Republication from www.sciencemag

The Bronze Age came to Europe and Asia 5000 years ago, leaving a trail of metal tools, axes, and jewelry that stretches from Siberia to Scandinavia. But was this powerful new technology an idea that spread from the Middle East to European and Asian people, or was it brought in by foreigners? Two of the largest studies of ancient DNA from Bronze Age and Iron Age people have now found that outsiders deserve the credit: Nomadic herders from the steppes of today’s Russia and Ukraine brought their culture and, possibly, languages with them—and made a relatively recent and lasting imprint on the genetic makeup of Europeans and Asians.

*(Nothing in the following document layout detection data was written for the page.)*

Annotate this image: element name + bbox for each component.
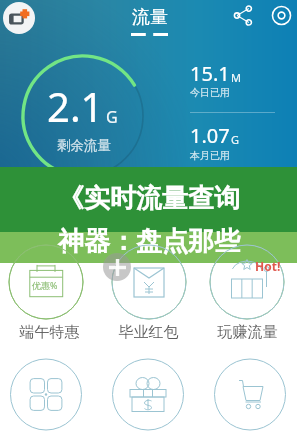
button[interactable]: Add xyxy=(3,2,35,34)
button[interactable]: Gifts xyxy=(99,358,198,430)
staticText: 2.1 xyxy=(47,79,104,133)
staticText: M xyxy=(231,70,241,85)
staticText: 剩余流量 xyxy=(57,137,111,154)
staticText: 15.1 xyxy=(190,60,230,87)
staticText: Hot! xyxy=(255,258,281,274)
button[interactable]: 毕业红包 xyxy=(99,245,198,339)
staticText: G xyxy=(231,132,240,147)
staticText: 优惠% xyxy=(32,279,58,291)
button[interactable]: Share xyxy=(228,1,257,30)
button[interactable]: Play xyxy=(103,253,131,281)
staticText: 《实时流量查询 xyxy=(58,182,240,215)
button[interactable]: Settings xyxy=(267,1,296,30)
staticText: 端午特惠 xyxy=(0,323,99,339)
staticText: 今日已用 xyxy=(190,86,230,99)
button[interactable]: 玩赚流量 xyxy=(198,245,297,339)
staticText: 1.07 xyxy=(190,122,230,149)
button[interactable]: 端午特惠 xyxy=(0,245,99,339)
staticText: 本月已用 xyxy=(190,149,230,162)
staticText: G xyxy=(106,106,118,128)
button[interactable]: Shop xyxy=(198,358,297,430)
staticText: 神器：盘点那些 xyxy=(58,225,240,258)
button[interactable]: 流量 xyxy=(127,6,171,36)
staticText: 流量 xyxy=(132,6,168,29)
staticText: 毕业红包 xyxy=(99,323,198,339)
staticText: 玩赚流量 xyxy=(198,323,297,339)
button[interactable]: Apps xyxy=(0,358,99,430)
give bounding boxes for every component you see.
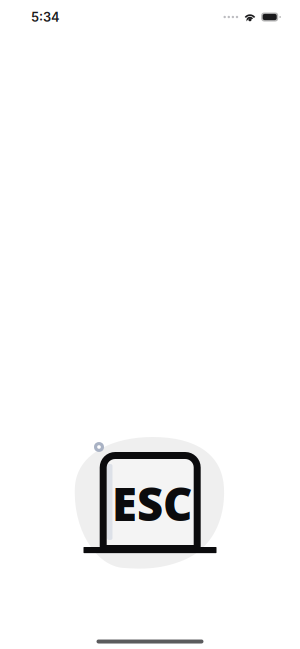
staticText: 5:34 <box>31 9 60 25</box>
staticText: ESC <box>112 473 192 534</box>
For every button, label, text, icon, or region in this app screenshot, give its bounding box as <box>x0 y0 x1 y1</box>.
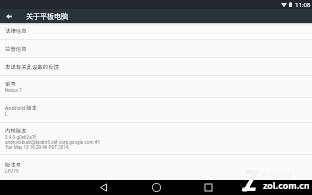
staticText: 型号 <box>5 80 16 88</box>
button[interactable]: Android 版本 <box>0 98 312 122</box>
staticText: 关于平板电脑 <box>26 11 68 21</box>
staticText: 3.4.0-g0e62a7f <box>5 135 36 140</box>
staticText: L <box>5 112 8 117</box>
staticText: 内核版本 <box>5 127 27 135</box>
staticText: 发送有关此设备的反馈 <box>5 63 59 71</box>
staticText: 法律信息 <box>5 27 27 35</box>
staticText: 监管信息 <box>5 45 27 53</box>
staticText: 11:08 <box>295 1 311 8</box>
button[interactable]: Home <box>146 180 166 195</box>
button[interactable]: Back <box>93 180 113 195</box>
button[interactable]: 法律信息 <box>0 23 312 39</box>
staticText: Android 版本 <box>5 104 38 112</box>
button[interactable]: Back <box>0 9 18 23</box>
button[interactable]: 监管信息 <box>0 40 312 57</box>
staticText: zol.com.cn <box>263 179 310 192</box>
staticText: Nexus 7 <box>5 88 22 93</box>
button[interactable]: 型号 <box>0 76 312 97</box>
staticText: LPV79 <box>5 169 19 174</box>
staticText: Tue May 13 16:20:46 PDT 2014 <box>5 145 69 150</box>
button[interactable]: Recent apps <box>198 180 218 195</box>
staticText: android-build@kpdm5.cbf.corp.google.com … <box>5 140 101 145</box>
button[interactable]: 版本号 <box>0 155 312 180</box>
staticText: 版本号 <box>5 161 22 169</box>
button[interactable]: 内核版本 <box>0 123 312 154</box>
button[interactable]: 发送有关此设备的反馈 <box>0 58 312 75</box>
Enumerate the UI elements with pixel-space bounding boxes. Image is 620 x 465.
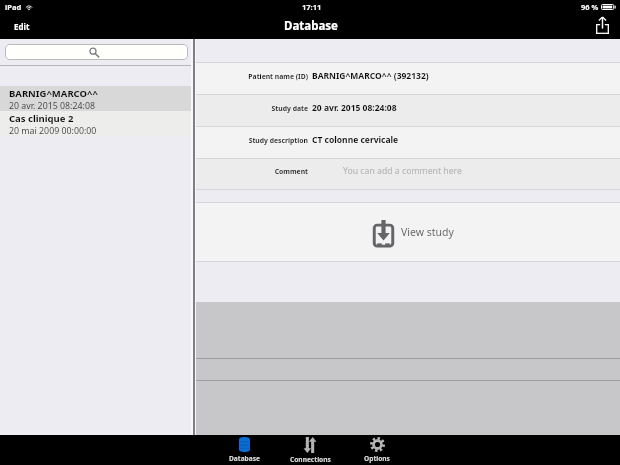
staticText: 17:11 bbox=[302, 2, 322, 12]
staticText: Study description bbox=[248, 136, 308, 145]
staticText: Options bbox=[364, 454, 390, 463]
staticText: Study date bbox=[271, 104, 308, 113]
staticText: Patient name (ID) bbox=[248, 72, 308, 81]
button[interactable]: Cas clinique 2 bbox=[0, 111, 193, 136]
staticText: 20 avr. 2015 08:24:08 bbox=[9, 100, 95, 111]
staticText: iPad bbox=[5, 2, 22, 12]
staticText: BARNIG^MARCO^^ bbox=[9, 87, 98, 100]
button[interactable]: Study description bbox=[196, 127, 620, 158]
button[interactable]: Study date bbox=[196, 95, 620, 126]
staticText: 20 avr. 2015 08:24:08 bbox=[312, 102, 397, 114]
button[interactable]: Connections bbox=[282, 435, 338, 465]
staticText: 20 mai 2009 00:00:00 bbox=[9, 125, 97, 136]
staticText: View study bbox=[401, 225, 454, 239]
staticText: Database bbox=[229, 454, 260, 463]
staticText: Cas clinique 2 bbox=[9, 112, 74, 125]
staticText: Comment bbox=[274, 167, 308, 176]
staticText: You can add a comment here bbox=[343, 165, 462, 177]
staticText: 96 % bbox=[581, 2, 599, 12]
staticText: Edit bbox=[14, 21, 30, 32]
button[interactable]: BARNIG^MARCO^^ bbox=[0, 86, 193, 111]
button[interactable]: View study bbox=[196, 203, 620, 261]
button[interactable]: Comment bbox=[196, 159, 620, 189]
button[interactable] bbox=[5, 44, 188, 60]
staticText: CT colonne cervicale bbox=[312, 134, 399, 146]
staticText: BARNIG^MARCO^^ (392132) bbox=[312, 70, 429, 82]
button[interactable]: Options bbox=[349, 435, 405, 465]
button[interactable]: Patient name (ID) bbox=[196, 63, 620, 94]
button[interactable]: Share bbox=[592, 15, 612, 35]
staticText: Connections bbox=[290, 455, 331, 464]
staticText: Database bbox=[284, 18, 338, 34]
button[interactable]: Database bbox=[216, 435, 272, 465]
button[interactable]: Edit bbox=[0, 17, 40, 36]
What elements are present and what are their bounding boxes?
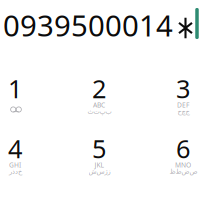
staticText: JKL <box>94 161 104 170</box>
button[interactable]: Dial 3 <box>0 0 200 200</box>
staticText: 6 <box>176 132 190 165</box>
staticText: 0939500014 <box>3 6 173 44</box>
button[interactable]: Dial 5 <box>0 0 200 200</box>
staticText: ب‌پ‌ت‌ث <box>87 108 111 115</box>
staticText: خ‌د‌ذ‌ر <box>8 168 22 175</box>
button[interactable]: Dial 1 <box>0 0 200 200</box>
staticText: ج‌چ‌ح <box>177 108 189 115</box>
staticText: GHI <box>9 161 21 170</box>
staticText: 5 <box>92 132 106 165</box>
staticText: 1 <box>8 72 22 105</box>
button[interactable]: Dial 6 <box>0 0 200 200</box>
button[interactable]: Dial 4 <box>0 0 200 200</box>
staticText: 3 <box>176 72 190 105</box>
staticText: DEF <box>177 101 189 110</box>
staticText: 4 <box>8 132 22 165</box>
button[interactable]: Phone number entry field <box>0 0 200 200</box>
staticText: MNO <box>175 161 191 170</box>
button[interactable]: Dial 2 <box>0 0 200 200</box>
staticText: ص‌ض‌ط‌ظ <box>169 168 197 175</box>
staticText: 2 <box>92 72 106 105</box>
staticText: ز‌ژ‌س‌ش <box>88 168 110 175</box>
staticText: ABC <box>93 101 105 110</box>
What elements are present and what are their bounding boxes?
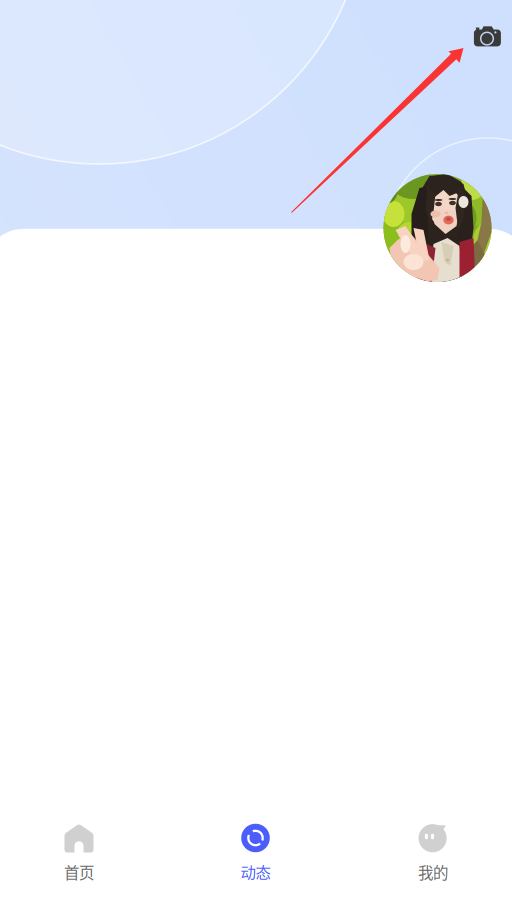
staticText: 我的 [418,861,448,883]
button[interactable]: Profile photo [384,174,492,282]
staticText: 首页 [64,861,94,883]
button[interactable]: 动态 [208,814,304,890]
button[interactable]: Camera [474,26,501,47]
button[interactable]: 我的 [385,814,481,890]
staticText: 动态 [240,861,270,883]
button[interactable]: 首页 [31,814,127,890]
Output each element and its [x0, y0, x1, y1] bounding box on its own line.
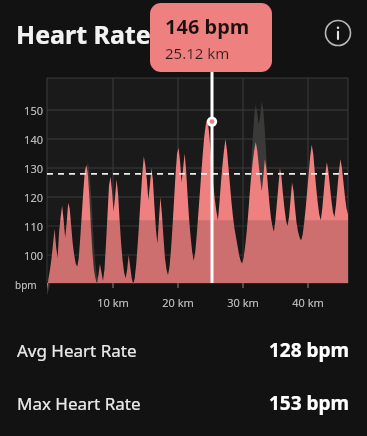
staticText: 128 bpm [269, 337, 350, 363]
button[interactable]: Avg Heart Rate [0, 332, 367, 368]
staticText: 120 [17, 190, 43, 205]
staticText: 10 km [91, 295, 135, 310]
staticText: 153 bpm [269, 390, 350, 416]
staticText: 110 [17, 219, 43, 234]
staticText: Max Heart Rate [17, 392, 141, 415]
staticText: 40 km [286, 295, 330, 310]
staticText: 150 [17, 103, 43, 118]
staticText: 30 km [221, 295, 265, 310]
button[interactable]: Max Heart Rate [0, 385, 367, 421]
button[interactable]: Information [324, 19, 352, 47]
staticText: 100 [17, 248, 43, 263]
staticText: Avg Heart Rate [17, 339, 137, 362]
staticText: 146 bpm [165, 13, 250, 40]
button[interactable]: 146 bpm [150, 3, 272, 72]
staticText: 140 [17, 132, 43, 147]
staticText: 130 [17, 161, 43, 176]
staticText: bpm [15, 278, 37, 292]
staticText: 25.12 km [165, 43, 230, 63]
staticText: 20 km [156, 295, 200, 310]
staticText: Heart Rate [16, 17, 151, 51]
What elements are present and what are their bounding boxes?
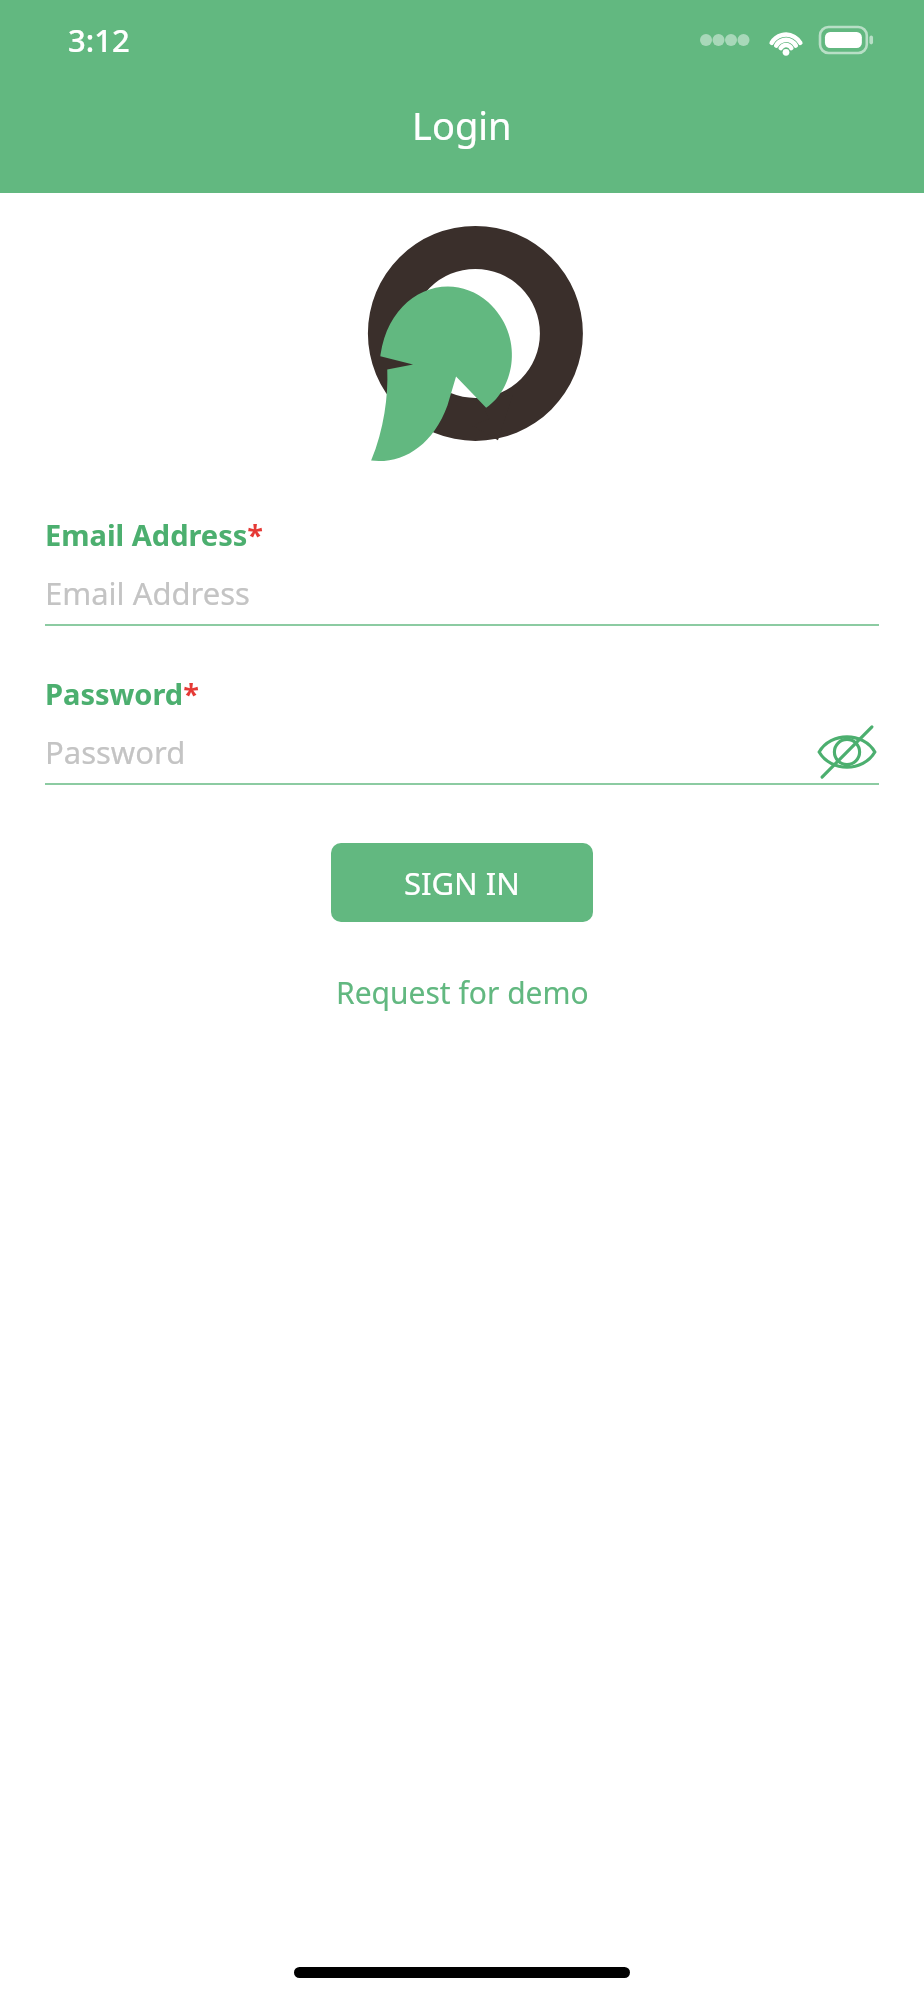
staticText: Password* bbox=[45, 674, 199, 713]
staticText: Email Address bbox=[45, 572, 250, 614]
button[interactable]: SIGN IN bbox=[331, 843, 593, 922]
staticText: Request for demo bbox=[336, 972, 589, 1013]
staticText: 3:12 bbox=[68, 19, 130, 61]
staticText: SIGN IN bbox=[404, 862, 520, 904]
button[interactable]: Email Address* bbox=[45, 515, 879, 626]
button[interactable]: Show password bbox=[815, 727, 879, 777]
button[interactable]: Password* bbox=[45, 674, 879, 785]
staticText: Login bbox=[412, 99, 512, 151]
button[interactable]: Request for demo bbox=[324, 966, 601, 1019]
staticText: Email Address* bbox=[45, 515, 263, 554]
staticText: Password bbox=[45, 731, 186, 773]
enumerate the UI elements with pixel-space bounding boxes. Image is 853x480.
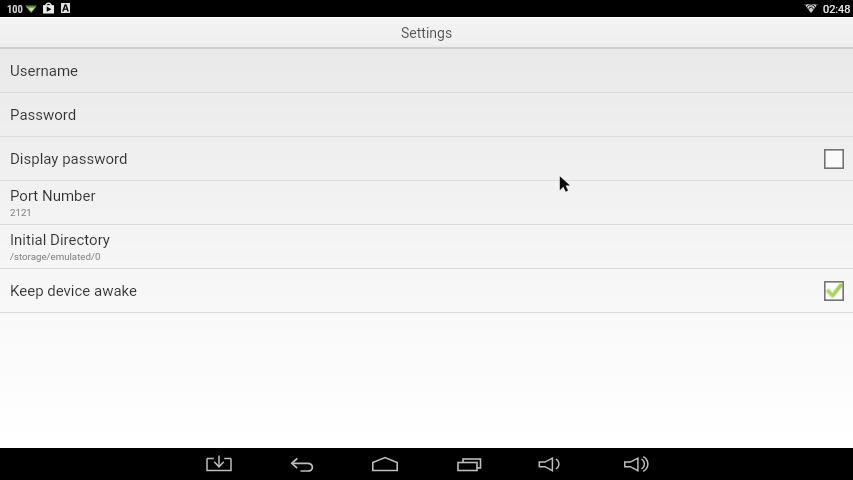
- button[interactable]: Display password: [0, 137, 853, 180]
- button[interactable]: Initial Directory: [0, 225, 853, 268]
- button[interactable]: Screenshot: [203, 448, 235, 480]
- staticText: 2121: [10, 207, 32, 218]
- staticText: Port Number: [10, 187, 96, 205]
- button[interactable]: Back: [286, 448, 318, 480]
- staticText: 02:48: [823, 3, 851, 16]
- staticText: Initial Directory: [10, 231, 110, 249]
- staticText: Username: [10, 62, 79, 80]
- button[interactable]: Checked checkbox: [824, 281, 844, 301]
- staticText: /storage/emulated/0: [10, 251, 101, 262]
- button[interactable]: Volume up: [618, 448, 650, 480]
- button[interactable]: Unchecked checkbox: [824, 149, 844, 169]
- button[interactable]: Home: [369, 448, 401, 480]
- button[interactable]: Port Number: [0, 181, 853, 224]
- button[interactable]: Username: [0, 49, 853, 92]
- staticText: 100: [7, 3, 23, 15]
- staticText: Password: [10, 106, 77, 124]
- staticText: Display password: [10, 150, 128, 168]
- button[interactable]: Keep device awake: [0, 269, 853, 312]
- button[interactable]: Password: [0, 93, 853, 136]
- button[interactable]: Volume down: [534, 448, 566, 480]
- button[interactable]: Recent apps: [453, 448, 485, 480]
- staticText: Keep device awake: [10, 282, 138, 300]
- staticText: Settings: [401, 25, 453, 41]
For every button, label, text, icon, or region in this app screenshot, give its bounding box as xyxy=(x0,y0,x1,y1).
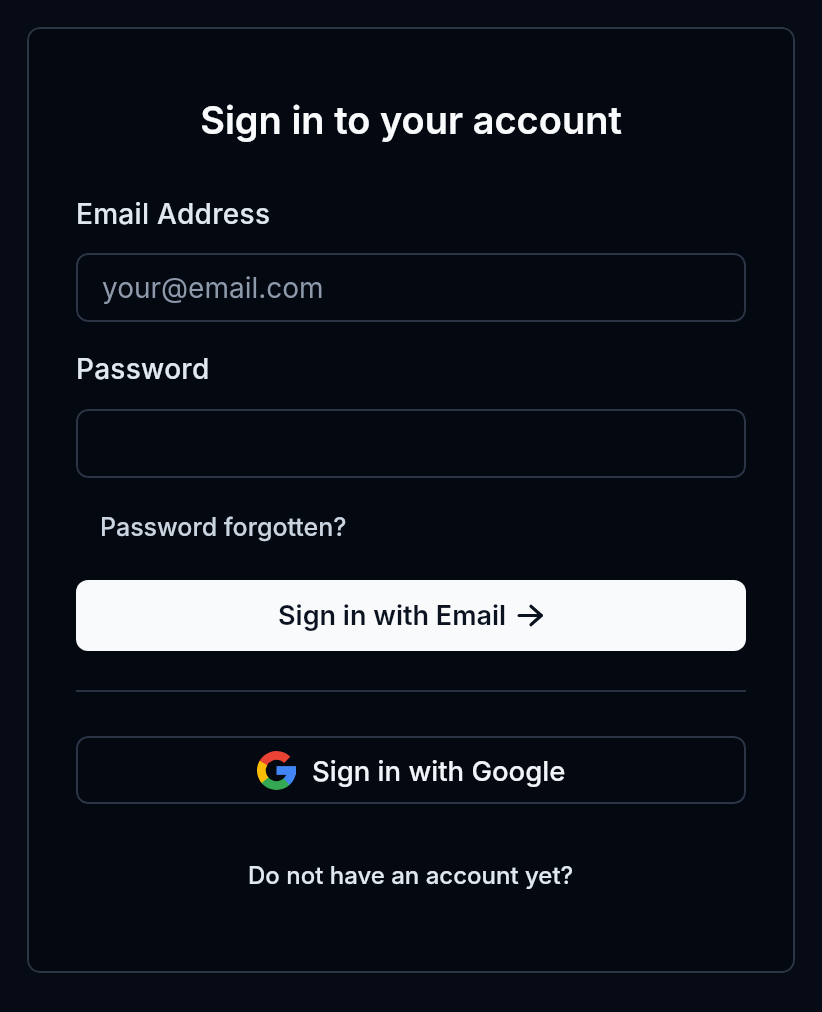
button[interactable]: your@email.com xyxy=(76,253,746,322)
button[interactable]: Sign in with Google xyxy=(76,736,746,804)
button[interactable] xyxy=(76,409,746,478)
button[interactable]: Password forgotten? xyxy=(100,512,347,542)
staticText: Email Address xyxy=(76,197,271,229)
button[interactable]: Sign in with Email xyxy=(76,580,746,651)
button[interactable]: Do not have an account yet? xyxy=(76,859,746,891)
staticText: Password forgotten? xyxy=(100,512,347,542)
staticText: Sign in with Google xyxy=(312,754,566,787)
staticText: Sign in to your account xyxy=(200,97,622,143)
staticText: your@email.com xyxy=(102,271,324,305)
staticText: Password xyxy=(76,352,210,384)
staticText: Sign in with Email xyxy=(278,599,507,632)
staticText: Do not have an account yet? xyxy=(248,861,574,890)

In the studies, published online today in Nature, two rival teams of geneticists analyzed the DNA from 170 individuals who lived at key archaeological sites in Europe and Asia 5000 to 3000 years ago. Both teams found strong evidence that a wave of nomadic herders known as the Yamnaya from the Pontic-Caspian, a vast steppeland stretching from the northern shores of the Black Sea and as far east as the Caspian Sea, swept into Europe sometime between 5000 and 4800 years ago; along the way, they may have brought with them Proto-Indo-European, the mysterious ancestral tongue from which all of today’s 400 Indo-European languages spring. These herders interbred with local farmers and created the Corded Ware culture of central Europe, named for the twisted cord imprint on its pottery. Their genes were passed down to northern and central Europeans living today, as one of the teams posted on a preprint server earlier this year and published today.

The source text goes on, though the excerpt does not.